How many of us haven't had the experience, as a child, of the thrill of getting to choose what we do, free of adult supervision? These are confidence- and independence-building experiences.
And how many of us haven't had the experience of realizing, while we're doing something (or shortly thereafter), that we've put ourselves in a stupid, dangerous position? These are learning experiences, and thank goodness our parents never found out about them.
It's hard to be a parent. It's hard to look at your children and know that they need experiences that build the skills of independence. And to look at them and know that if anything ever happened to them, your life would be over. It's hard to hear about the snatchings that happen in people's front yards (or even in their homes!) and not get awfully paranoid. Reasonably, we know that there are not more predators now than there were when we were children, or when our parents were children. There's just more news. But that doesn't make it easier for mothers and fathers.
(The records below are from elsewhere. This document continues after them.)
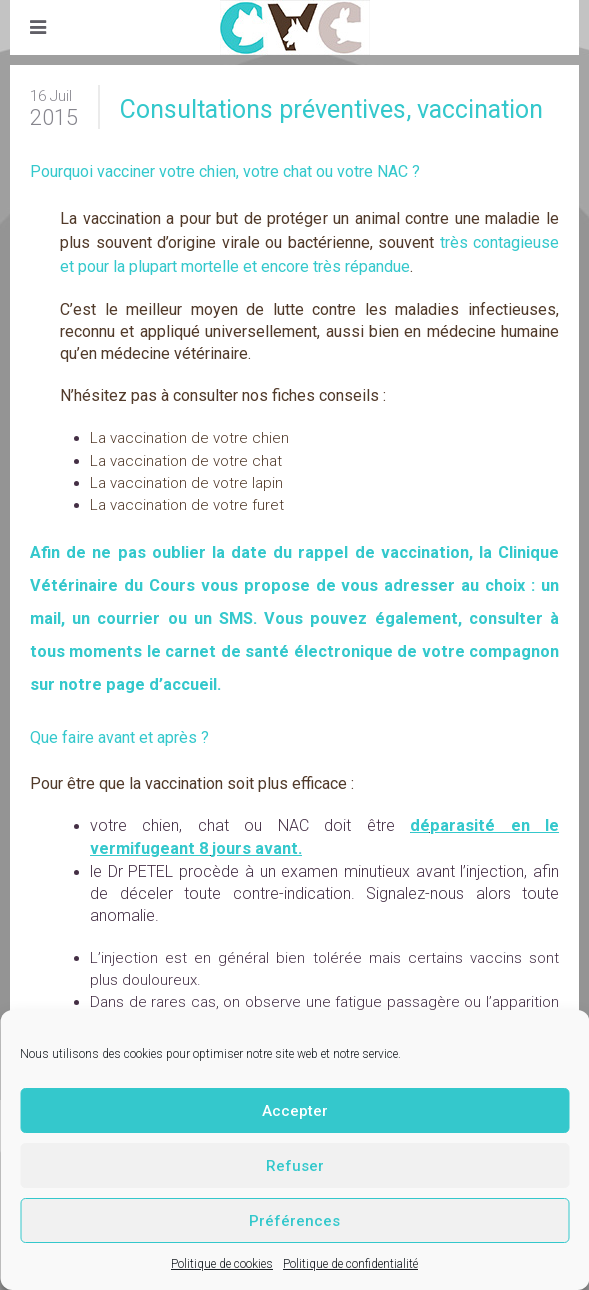 Image resolution: width=589 pixels, height=1290 pixels. Describe the element at coordinates (294, 1221) in the screenshot. I see `Préférences` at that location.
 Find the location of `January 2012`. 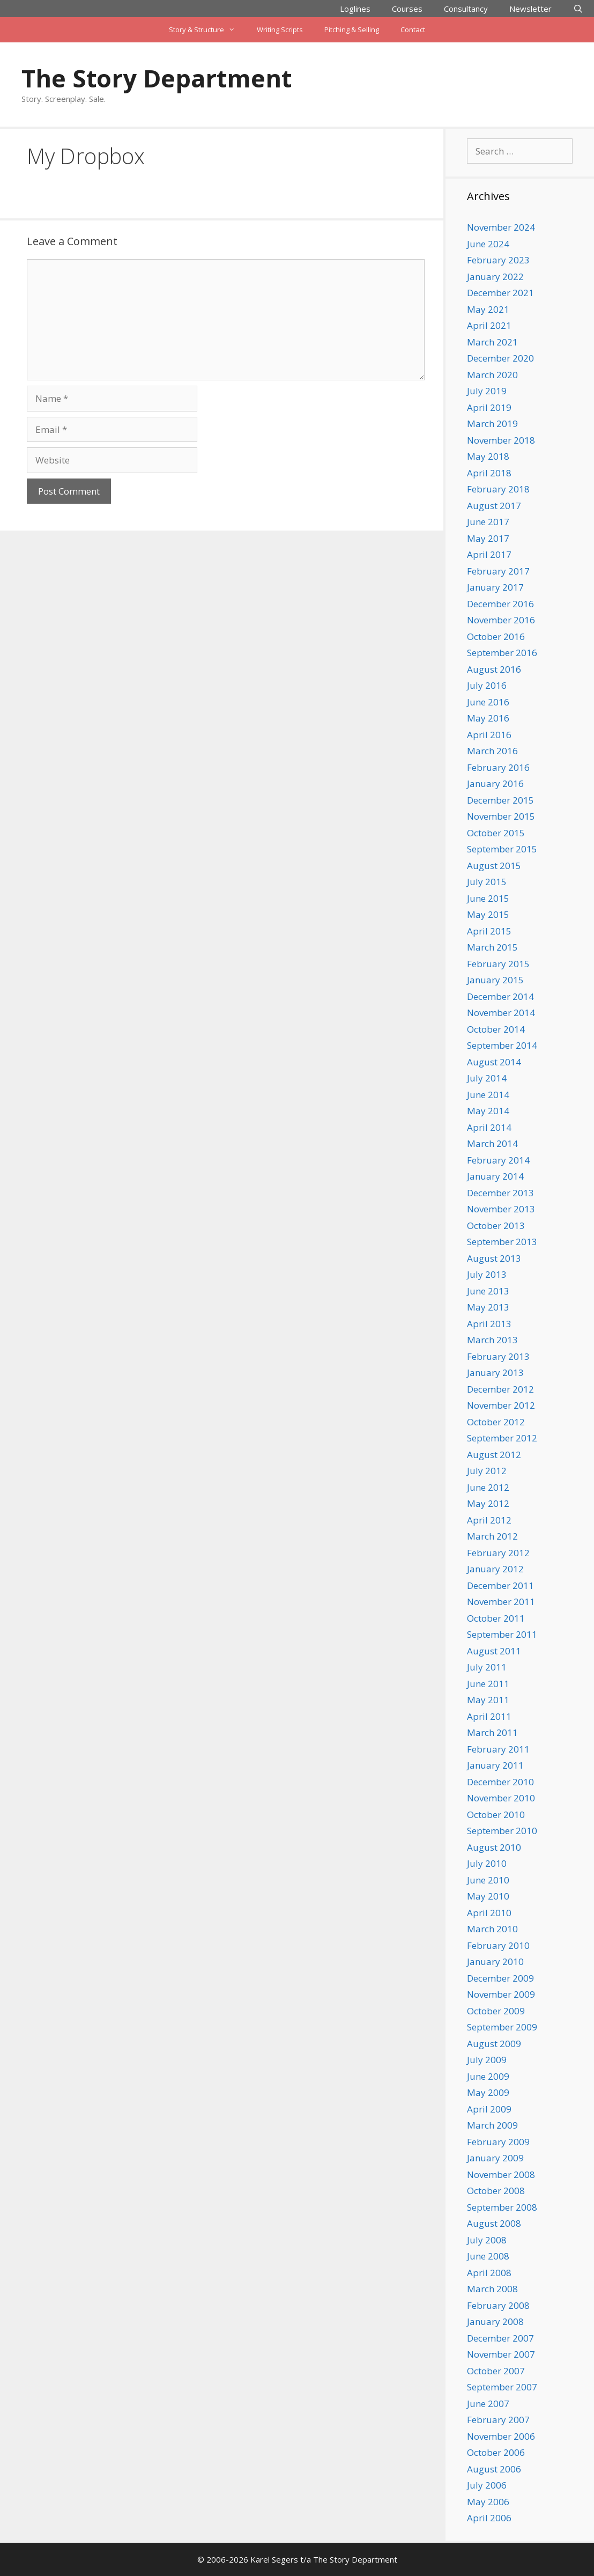 January 2012 is located at coordinates (495, 1569).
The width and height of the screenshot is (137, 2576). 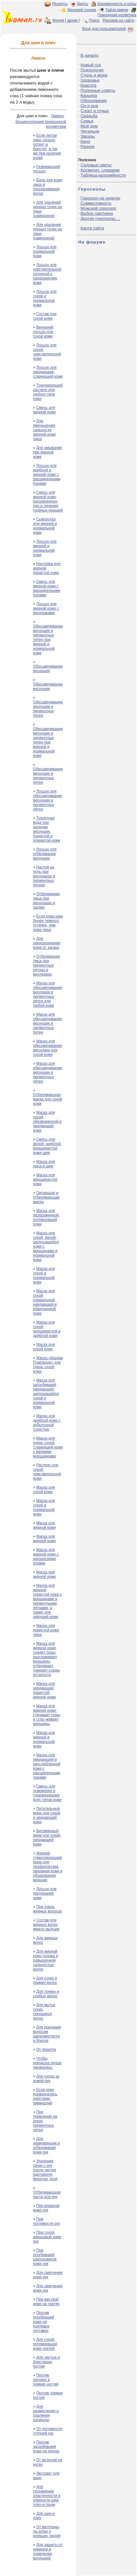 What do you see at coordinates (46, 1659) in the screenshot?
I see `Маска для жирной кожи, сужает поры, разглаживает морщины, отбеливает, снимает следы усталости` at bounding box center [46, 1659].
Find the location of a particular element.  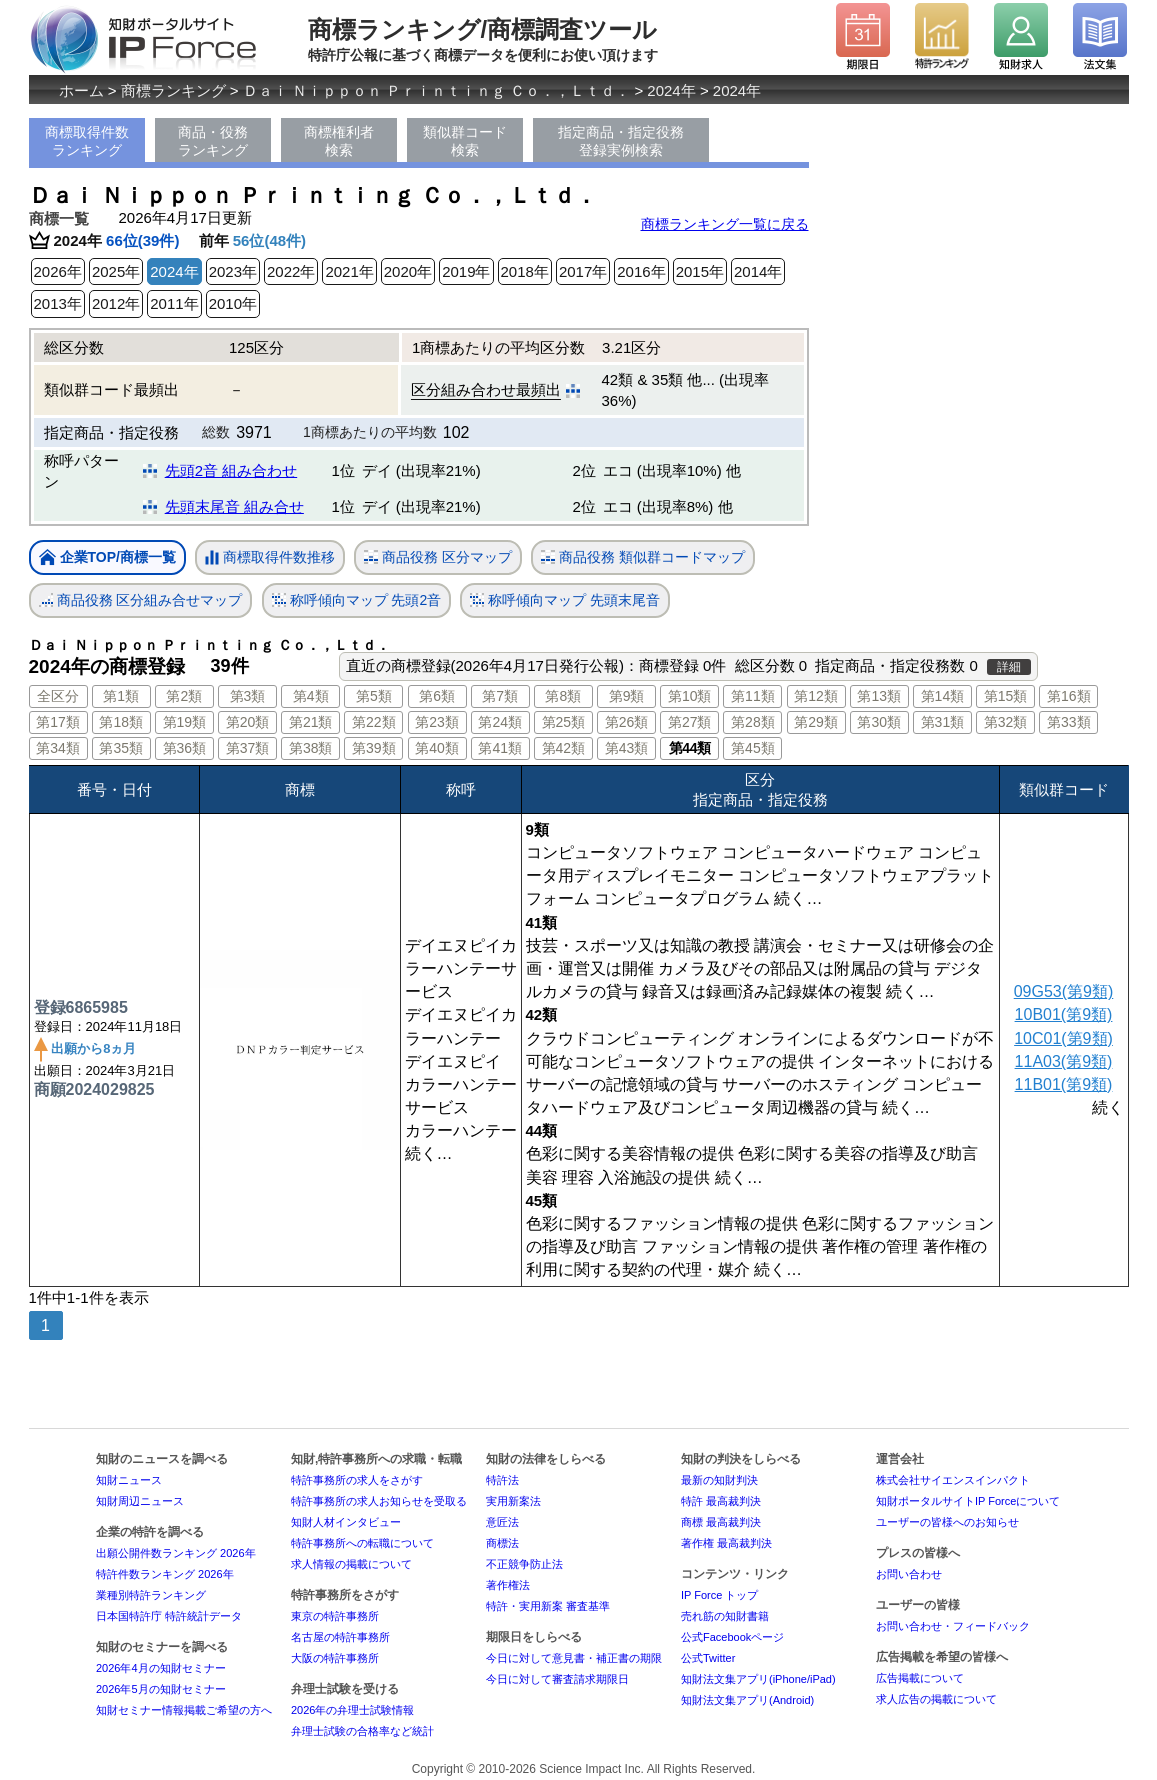 2014年 is located at coordinates (758, 271).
I think the bottom line for writers is that there are still lots of different childhoods to be had in this country alone. It's certainly unusual to find a parent who lets their nine year old wander around a city alone, so if you describe a family like this, be sure to include the details that make those parents believable. On the other hand, the Penderwick girls and Ingrid Levin-Hill leave the house regularly to wander around in the woods. Their parents are still protective parents, but the authors have grounded us in a setting that makes these parents' attitudes believable.
Different parents are protective in different ways, and that's what results in the different degrees of freedom that different children experience. Sometimes it seems like writers think they're just writing about their child mc. Well, yes and no. Don't forget to give your reader a sense of who's making the rules: understanding the major forces in a child character's life is part of understanding the character. And for most children, there are no forces more powerful than their parents.